BEGIN

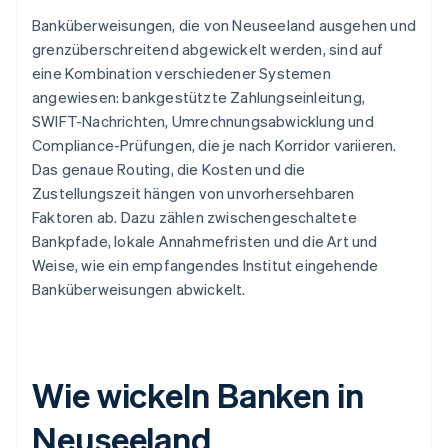
Banküberweisungen, die von Neuseeland ausgehen und
grenzüberschreitend abgewickelt werden, sind auf
eine Kombination verschiedener Systemen
angewiesen: bankgestützte Zahlungseinleitung,
SWIFT-Nachrichten, Umrechnungsabwicklung und
Compliance-Prüfungen, die je nach Korridor variieren.
Das genaue Routing, die Kosten und die
Zustellungszeit hängen von unvorhersehbaren
Faktoren ab. Dazu zählen zwischengeschaltete
Bankpfade, lokale Annahmefristen und die Art und
Weise, wie ein empfangendes Institut eingehende
Banküberweisungen abwickelt.
Wie wickeln Banken in
Neuseeland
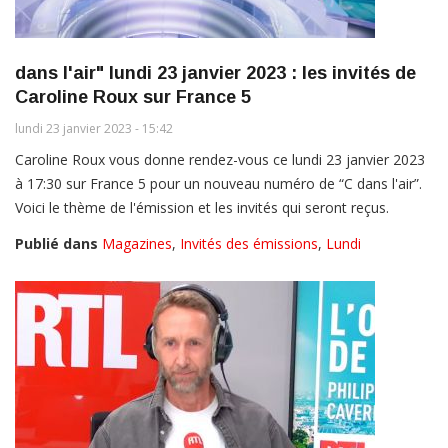
dans l'air" lundi 23 janvier 2023 : les invités de
Caroline Roux sur France 5
lundi 23 janvier 2023 - 15:42
Caroline Roux vous donne rendez-vous ce lundi 23 janvier 2023
à 17:30 sur France 5 pour un nouveau numéro de “C dans l'air”.
Voici le thème de l'émission et les invités qui seront reçus.
Publié dans
Magazines
,
Invités des émissions
,
Lundi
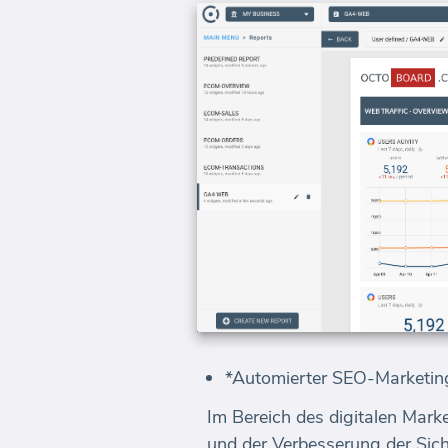
*Automierter SEO-Marketing
Im Bereich des digitalen Mark
und der Verbesserung der Sic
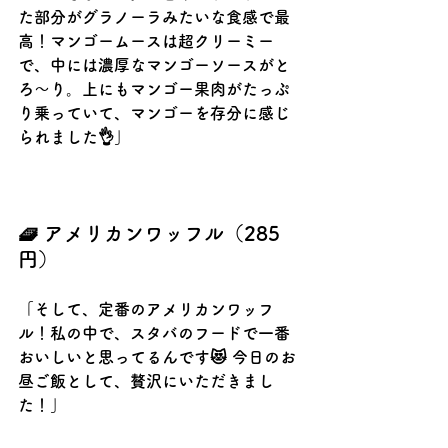
た部分がグラノーラみたいな食感で最
高！マンゴームースは超クリーミー
で、中には濃厚なマンゴーソースがと
ろ〜り。上にもマンゴー果肉がたっぷ
り乗っていて、マンゴーを存分に感じ
られました👌」
🧇 アメリカンワッフル（285
円）
「そして、定番のアメリカンワッフ
ル！私の中で、スタバのフードで一番
おいしいと思ってるんです😻 今日のお
昼ご飯として、贅沢にいただきまし
た！」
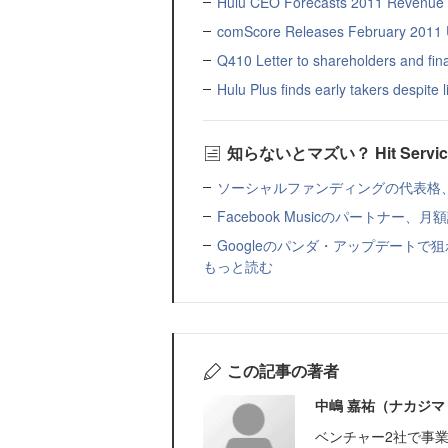
Hulu CEO Forecasts 2011 Revenue O
comScore Releases February 2011 U
Q410 Letter to shareholders and fi
Hulu Plus finds early takers despite 
知らないとマズい？ Hit Servi
ソーシャルファンディングの代表格、クリ
Facebook Musicのパートナー、月
Googleのパンダ・アップデートで狙わ
もっと読む
この記事の著者
中嶋 嘉祐（ナカジマ
ベンチャー2社で事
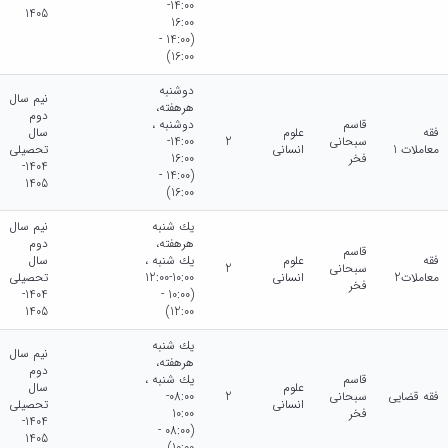
14:00-
1405
16:00
(14:00 -
16:00)
دوشنبه
نیم سال
هرهفته،
دوم
قاسم
دوشنبه ،
فقه
علوم
سال
سبحانی
2
14:00-
معاملات 1
انسانی
تحصیلی
فخر
16:00
1404-
(14:00 -
1405
16:00)
يك شنبه
نیم سال
هرهفته،
دوم
قاسم
فقه
علوم
يك شنبه ،
سال
سبحانی
2
معاملات2
انسانی
10:00-12:00
تحصیلی
فخر
1404-
(10:00 -
1405
12:00)
يك شنبه
نیم سال
هرهفته،
دوم
قاسم
يك شنبه ،
علوم
سال
فقه قضایی
سبحانی
2
08:00-
انسانی
تحصیلی
فخر
10:00
1404-
(08:00 -
1405
10:00)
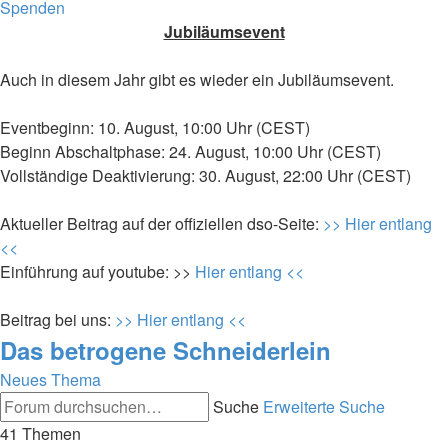
Spenden
Jubiläumsevent
Auch in diesem Jahr gibt es wieder ein Jubiläumsevent.
Eventbeginn: 10. August, 10:00 Uhr (CEST)
Beginn Abschaltphase: 24. August, 10:00 Uhr (CEST)
Vollständige Deaktivierung: 30. August, 22:00 Uhr (CEST)
Aktueller Beitrag auf der offiziellen dso-Seite:
>> Hier entlang
<<
Einführung auf youtube: >>
Hier entlang <<
Beitrag bei uns:
>> Hier entlang <<
Das betrogene Schneiderlein
Neues Thema
Suche
Erweiterte Suche
41 Themen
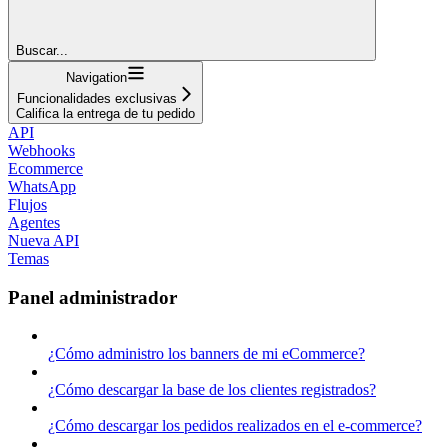
Buscar...
Navigation
Funcionalidades exclusivas
Califica la entrega de tu pedido
API
Webhooks
Ecommerce
WhatsApp
Flujos
Agentes
Nueva API
Temas
Panel administrador
¿Cómo administro los banners de mi eCommerce?
¿Cómo descargar la base de los clientes registrados?
¿Cómo descargar los pedidos realizados en el e-commerce?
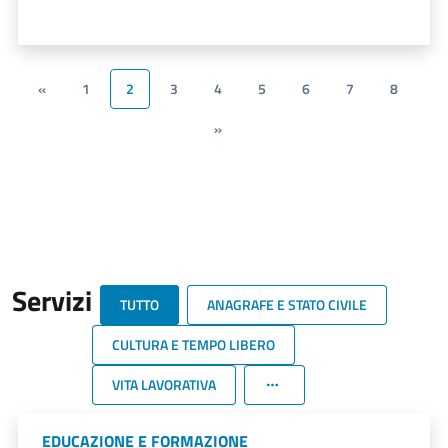
«
1
2
3
4
5
6
7
8
»
Servizi
TUTTO
ANAGRAFE E STATO CIVILE
CULTURA E TEMPO LIBERO
VITA LAVORATIVA
EDUCAZIONE E FORMAZIONE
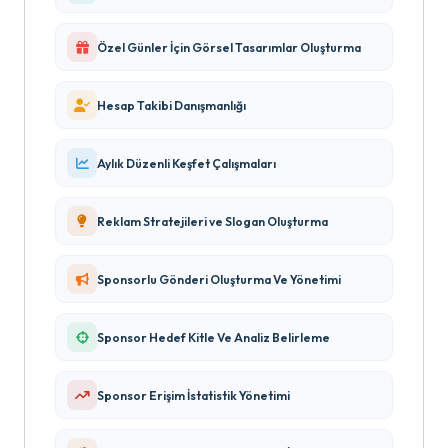
Özel Günler İçin Görsel Tasarımlar Oluşturma
Hesap Takibi Danışmanlığı
Aylık Düzenli Keşfet Çalışmaları
Reklam Stratejileri ve Slogan Oluşturma
Sponsorlu Gönderi Oluşturma Ve Yönetimi
Sponsor Hedef Kitle Ve Analiz Belirleme
Sponsor Erişim İstatistik Yönetimi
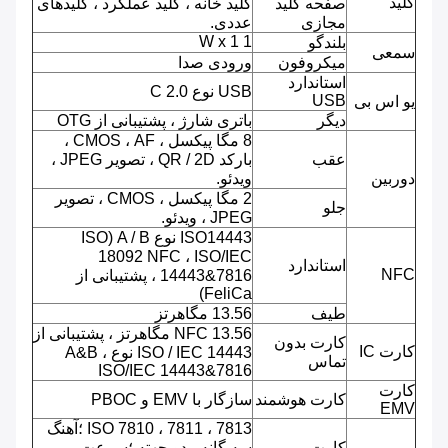
کلید
صفحه کلید
کلید خانه ، کلید عملکرد ، کلیدهای
مجازی
عددی.
1 W x 1
بلندگو
سمعی
میکروفون
ورودی صدا
استاندارد
USB نوع C 2.0
USB
یو اس بی
دیگر
باتری شارژ ، پشتیبانی از OTG
8 مگا پیکسل ، CMOS ، AF ،
عقب
بارکد QR / 2D ، تصویر JPEG ،
دوربین
ویدئو.
2 مگا پیکسل ، CMOS ، تصویر
جلو
JPEG ، ویدئو.
ISO14443 نوع A / B (ISO
18092 NFC ، ISO/IEC
استاندارد
NFC
14443&7816 ، پشتیبانی از
FeliCa)
طیف
13.56 مگاهرتز
NFC 13.56 مگاهرتز ، پشتیبانی از
کارت بدون
کارت IC
ISO / IEC 14443 نوع A&B ،
تماس
ISO/IEC 14443&7816
کارت
کارت هوشمند
سازگار با EMV و PBOC
EMV
ISO 7810 ، 7811 ، 7813 ؛آهنگ
کارت
سه گانه ، دو جهته ؛سرعت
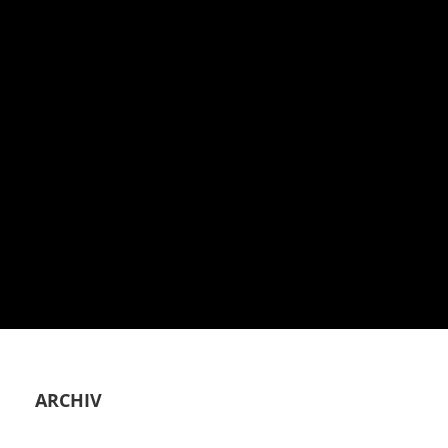
ARCHIV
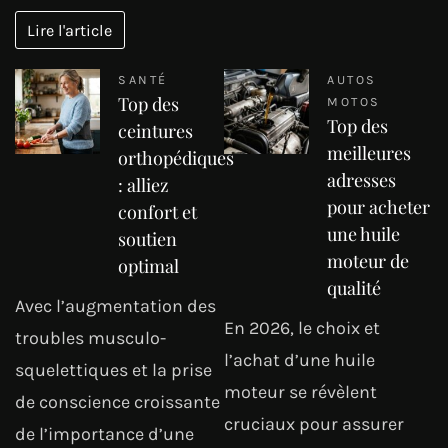
Lire l'article
SANTÉ
AUTOS
Top des
MOTOS
Top des
ceintures
meilleures
orthopédiques
adresses
: alliez
pour acheter
confort et
une huile
soutien
moteur de
optimal
qualité
Avec l’augmentation des
En 2026, le choix et
troubles musculo-
l’achat d’une huile
squelettiques et la prise
moteur se révèlent
de conscience croissante
cruciaux pour assurer
de l’importance d’une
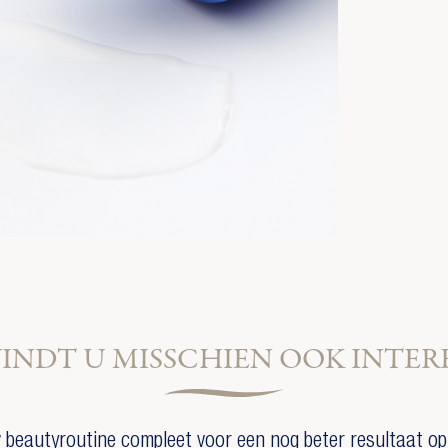
VINDT U MISSCHIEN OOK INTER
beautyroutine compleet voor een nog beter resultaat op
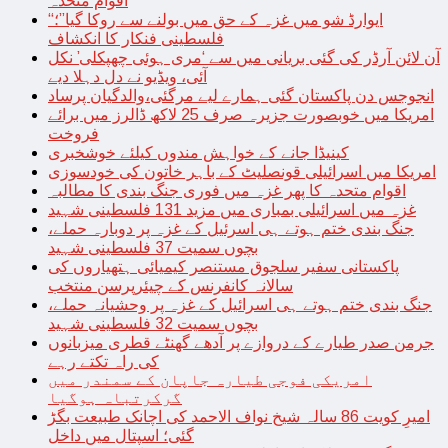
اقوام متحدہ
“ایوارڈ شو میں غزہ کے حق میں بولنے سے روکا گیا”؛
فلسطینی فنکار کا انکشاف
آن لائن آرڈر کی گئی بریانی میں سے ‘مری ہوئی چھپکلی’ نکل
آئی، ویڈیو نے دل دہلا دیے
انجوجس دن پاکستان گئی ہمارے لیے مرگئی،والدگیان پرساد
امریکا میں خوبصورت جزیرہ صرف 25 لاکھ ڈالرز میں برائے
فروخت
کینیڈا جانے کے خواہش مندوں کیلئے خوشخبری
امریکا میں اسرائیلی قونصلیٹ کے باہر خاتون کی خودسوزی
اقوام متحدہ کا پھر غزہ میں فوری جنگ بندی کا مطالبہ
غزہ میں اسرائیلی بمباری میں مزید 131 فلسطینی شہید
جنگ بندی ختم ہوتے ہی اسرئیل کے غزہ پر دوبارہ حملے،
بچوں سمیت 37 فلسطینی شہید
پاکستانی سفیر سلجوق مستنصر کیمیائی ہتھیاروں کی
سالانہ کانفرنس کے چیئرپرسن منتخب
جنگ بندی ختم ہوتے ہی اسرائیل کے غزہ پر وحشیانہ حملے،
بچوں سمیت 32 فلسطینی شہید
جرمن صدر طیارے کے دروازے پر آدھے گھنٹے قطری میزبانوں
کی راہ تکتے رہے
امریکی فوجی طیارہ جاپان کے سمندر میں
گرکرتباہ ہوگیا
امیرِ کویت 86 سالہ شیخ نواف الاحمد کی اچانک طبیعت بگڑ
گئی؛ اسپتال میں داخل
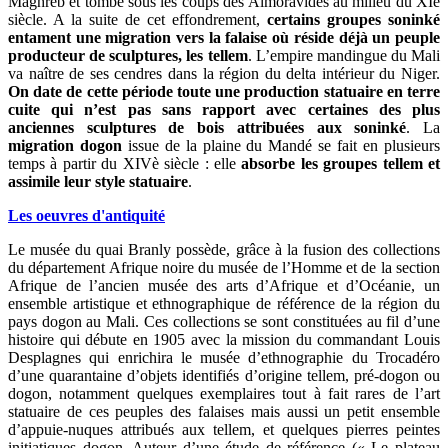
Maghreb et tombe sous les coups des Almoravides au milieu du XIè
siècle. A la suite de cet effondrement,
certains groupes soninké
entament une migration vers la falaise où réside déjà un peuple
producteur de sculptures, les tellem
. L’empire mandingue du Mali
va naître de ses cendres dans la région du delta intérieur du Niger.
On date de cette période toute une production statuaire en terre
cuite qui n’est pas sans rapport avec certaines des plus
anciennes sculptures de bois attribuées aux soninké
. La
migration dogon
issue de la plaine du Mandé se fait en plusieurs
temps à partir du XIVè siècle : elle
absorbe les groupes tellem et
assimile leur style statuaire
.
Les oeuvres d'antiquité
Le musée du quai Branly possède, grâce à la fusion des collections
du département Afrique noire du musée de l’Homme et de la section
Afrique de l’ancien musée des arts d’Afrique et d’Océanie, un
ensemble artistique et ethnographique de référence de la région du
pays dogon au Mali. Ces collections se sont constituées au fil d’une
histoire qui débute en 1905 avec la mission du commandant Louis
Desplagnes qui enrichira le musée d’ethnographie du Trocadéro
d’une quarantaine d’objets identifiés d’origine tellem, pré-dogon ou
dogon, notamment quelques exemplaires tout à fait rares de l’art
statuaire de ces peuples des falaises mais aussi un petit ensemble
d’appuie-nuques attribués aux tellem, et quelques pierres peintes
initiatiques dogon. Auteur d’une étude de référence (« Le plateau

END

■ Instructions to follow
Copy only the lines in the listing that contain "CEST".

■ Expected output
Eventbeginn: 10. August, 10:00 Uhr (CEST)
Beginn Abschaltphase: 24. August, 10:00 Uhr (CEST)
Vollständige Deaktivierung: 30. August, 22:00 Uhr (CEST)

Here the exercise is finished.